In Brief
At Lost River Cave in Bowling Green, Kentucky, Union soldiers crawled into the dark during the Civil War and wrote their names on the ceiling with candle smoke. Researchers later matched some of those names to real military records. The men are gone. The roll call stayed.
The Full Story
At Lost River Cave in Bowling Green, Kentucky, there is a roll call written on the ceiling, and the men who answered it have been dead for more than a century. They wrote it themselves, in candle smoke, by hand.
From 1862 to 1865, nearly 40,000 Union soldiers camped in and around this valley. There was no battle here. It was a staging ground, a place to wait. And waiting men crawled into the dark with a candle and held the flame to the stone until the soot spelled out their names, their ranks, their company numbers. Researchers have since matched many of those signatures to real military and pension records. The names belonged to people who existed. Some of them did not come home, and their handwriting is still up there in the cave, legible, where they left it.
The valley kept collecting darker names too. Locals once called the place Dead Man's Cave, and Purgatory Cave, though no one wrote down who first did. The story goes that Jesse James and his gang hid here after robbing a bank over in Russellville in 1868 — a robbery that did happen, the first the James gang ever pulled, over $9,000 taken and the bank president shot and wounded. Whether the gang actually went to ground in this cave is another matter; the cave's own director has called that part unlikely.
Then it got strange in a different direction. In 1934 a businessman opened the Cavern Nite Club right in the mouth of the cave, a stage and a bar and a dance floor underground. Dinah Shore sang there. In 1939 Billboard called it the only air-conditioned nightclub in America, because the cave did the cooling for free.

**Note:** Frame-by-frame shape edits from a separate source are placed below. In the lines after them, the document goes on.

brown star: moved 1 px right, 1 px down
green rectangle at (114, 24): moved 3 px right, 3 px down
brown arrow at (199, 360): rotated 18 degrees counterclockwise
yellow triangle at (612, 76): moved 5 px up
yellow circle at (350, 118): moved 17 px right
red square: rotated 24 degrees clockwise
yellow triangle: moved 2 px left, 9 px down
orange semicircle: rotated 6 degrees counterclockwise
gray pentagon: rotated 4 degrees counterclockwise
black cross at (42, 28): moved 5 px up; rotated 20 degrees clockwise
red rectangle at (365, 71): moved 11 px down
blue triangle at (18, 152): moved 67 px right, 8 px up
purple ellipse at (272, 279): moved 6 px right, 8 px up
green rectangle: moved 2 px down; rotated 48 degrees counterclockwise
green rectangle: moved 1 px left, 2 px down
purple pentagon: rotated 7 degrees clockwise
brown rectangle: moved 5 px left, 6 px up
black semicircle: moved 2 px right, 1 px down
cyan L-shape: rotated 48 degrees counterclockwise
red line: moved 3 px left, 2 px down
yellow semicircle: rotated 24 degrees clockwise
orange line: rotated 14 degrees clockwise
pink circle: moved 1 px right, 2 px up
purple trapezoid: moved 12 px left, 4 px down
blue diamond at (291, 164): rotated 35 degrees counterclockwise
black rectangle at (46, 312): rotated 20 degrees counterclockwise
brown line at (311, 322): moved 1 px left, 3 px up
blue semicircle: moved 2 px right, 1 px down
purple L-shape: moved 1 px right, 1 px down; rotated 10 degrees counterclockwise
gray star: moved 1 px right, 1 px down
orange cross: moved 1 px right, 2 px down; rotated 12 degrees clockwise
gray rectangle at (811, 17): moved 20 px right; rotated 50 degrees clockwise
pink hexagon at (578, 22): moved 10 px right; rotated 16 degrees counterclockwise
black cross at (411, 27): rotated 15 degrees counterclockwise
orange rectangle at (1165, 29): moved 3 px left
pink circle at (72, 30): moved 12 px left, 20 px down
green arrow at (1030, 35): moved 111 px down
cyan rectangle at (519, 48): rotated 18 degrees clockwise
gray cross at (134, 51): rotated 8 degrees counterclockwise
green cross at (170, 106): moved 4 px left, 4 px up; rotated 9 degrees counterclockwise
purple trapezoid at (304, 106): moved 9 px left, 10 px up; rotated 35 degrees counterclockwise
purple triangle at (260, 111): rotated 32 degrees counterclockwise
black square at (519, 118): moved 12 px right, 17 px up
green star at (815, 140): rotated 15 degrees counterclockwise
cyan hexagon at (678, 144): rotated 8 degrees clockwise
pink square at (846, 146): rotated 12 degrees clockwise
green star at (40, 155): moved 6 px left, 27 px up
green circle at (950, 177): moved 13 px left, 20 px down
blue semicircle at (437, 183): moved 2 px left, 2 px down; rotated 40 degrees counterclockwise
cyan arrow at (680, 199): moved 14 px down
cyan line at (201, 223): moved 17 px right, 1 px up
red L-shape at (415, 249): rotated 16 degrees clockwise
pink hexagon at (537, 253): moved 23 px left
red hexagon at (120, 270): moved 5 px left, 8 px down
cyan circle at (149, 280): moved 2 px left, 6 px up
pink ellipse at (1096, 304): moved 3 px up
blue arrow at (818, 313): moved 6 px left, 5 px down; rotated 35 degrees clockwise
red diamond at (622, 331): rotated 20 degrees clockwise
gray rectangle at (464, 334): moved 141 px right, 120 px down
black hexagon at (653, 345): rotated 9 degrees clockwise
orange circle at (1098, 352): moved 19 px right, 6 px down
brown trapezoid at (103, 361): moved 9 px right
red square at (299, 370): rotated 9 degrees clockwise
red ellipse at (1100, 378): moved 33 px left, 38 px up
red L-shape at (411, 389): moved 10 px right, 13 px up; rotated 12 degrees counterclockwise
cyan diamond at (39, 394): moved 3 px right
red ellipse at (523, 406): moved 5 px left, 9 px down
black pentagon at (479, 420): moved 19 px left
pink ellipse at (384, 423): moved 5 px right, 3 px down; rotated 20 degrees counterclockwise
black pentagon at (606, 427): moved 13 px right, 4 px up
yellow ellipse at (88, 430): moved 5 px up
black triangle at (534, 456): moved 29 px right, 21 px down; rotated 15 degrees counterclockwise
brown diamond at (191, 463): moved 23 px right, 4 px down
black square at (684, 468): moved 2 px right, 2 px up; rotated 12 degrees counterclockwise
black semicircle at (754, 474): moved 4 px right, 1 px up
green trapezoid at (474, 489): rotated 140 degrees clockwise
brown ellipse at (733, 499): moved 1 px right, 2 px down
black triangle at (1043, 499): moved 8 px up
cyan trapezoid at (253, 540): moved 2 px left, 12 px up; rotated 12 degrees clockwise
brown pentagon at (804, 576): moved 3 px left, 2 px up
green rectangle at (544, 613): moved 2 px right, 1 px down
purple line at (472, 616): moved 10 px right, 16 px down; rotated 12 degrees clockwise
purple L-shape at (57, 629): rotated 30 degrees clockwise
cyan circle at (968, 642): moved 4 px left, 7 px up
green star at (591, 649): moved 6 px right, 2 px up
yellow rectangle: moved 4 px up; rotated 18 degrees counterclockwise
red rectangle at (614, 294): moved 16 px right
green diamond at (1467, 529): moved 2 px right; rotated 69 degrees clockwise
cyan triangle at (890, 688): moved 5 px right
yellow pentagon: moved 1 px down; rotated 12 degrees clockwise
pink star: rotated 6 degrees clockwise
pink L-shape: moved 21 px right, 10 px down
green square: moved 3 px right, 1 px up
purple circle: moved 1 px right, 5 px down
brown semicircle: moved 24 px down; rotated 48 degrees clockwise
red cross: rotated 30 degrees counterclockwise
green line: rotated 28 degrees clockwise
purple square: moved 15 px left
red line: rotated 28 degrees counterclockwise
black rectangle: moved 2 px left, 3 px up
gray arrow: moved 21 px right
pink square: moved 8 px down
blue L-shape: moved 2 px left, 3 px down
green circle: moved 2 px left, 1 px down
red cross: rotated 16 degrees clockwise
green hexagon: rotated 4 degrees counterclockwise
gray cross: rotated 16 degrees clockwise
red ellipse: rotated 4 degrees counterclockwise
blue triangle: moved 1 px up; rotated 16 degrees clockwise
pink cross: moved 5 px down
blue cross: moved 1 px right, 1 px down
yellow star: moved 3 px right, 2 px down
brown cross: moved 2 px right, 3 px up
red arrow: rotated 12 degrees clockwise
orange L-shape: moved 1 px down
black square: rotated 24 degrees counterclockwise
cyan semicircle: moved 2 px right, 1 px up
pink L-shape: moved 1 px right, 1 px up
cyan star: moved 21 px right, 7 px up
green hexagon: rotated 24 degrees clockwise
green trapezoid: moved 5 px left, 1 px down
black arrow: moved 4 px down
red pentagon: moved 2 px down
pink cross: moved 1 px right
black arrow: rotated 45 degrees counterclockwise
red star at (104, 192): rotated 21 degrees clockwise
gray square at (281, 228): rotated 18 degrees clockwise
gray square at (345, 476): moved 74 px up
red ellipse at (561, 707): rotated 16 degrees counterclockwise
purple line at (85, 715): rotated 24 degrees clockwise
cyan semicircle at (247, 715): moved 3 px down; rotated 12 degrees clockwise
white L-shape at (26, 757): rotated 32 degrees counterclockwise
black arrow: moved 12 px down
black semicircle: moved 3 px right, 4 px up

The club closed in 1962, and the property went on to become one of the largest illegal dump sites in the state before it was finally cleaned up and reopened.
The cave runs a seasonal evening tour now, by boat through the dark, that surfaces the history the day tours leave out — the soldiers who died on the property, the ones the tour says may or may not still be present. The CEO puts it plainly. "Any time you have a piece of property that is this old and has been used for this long," he said, "scary stories just kind of naturally, organically develop."
He's standing under the ceiling when he says it.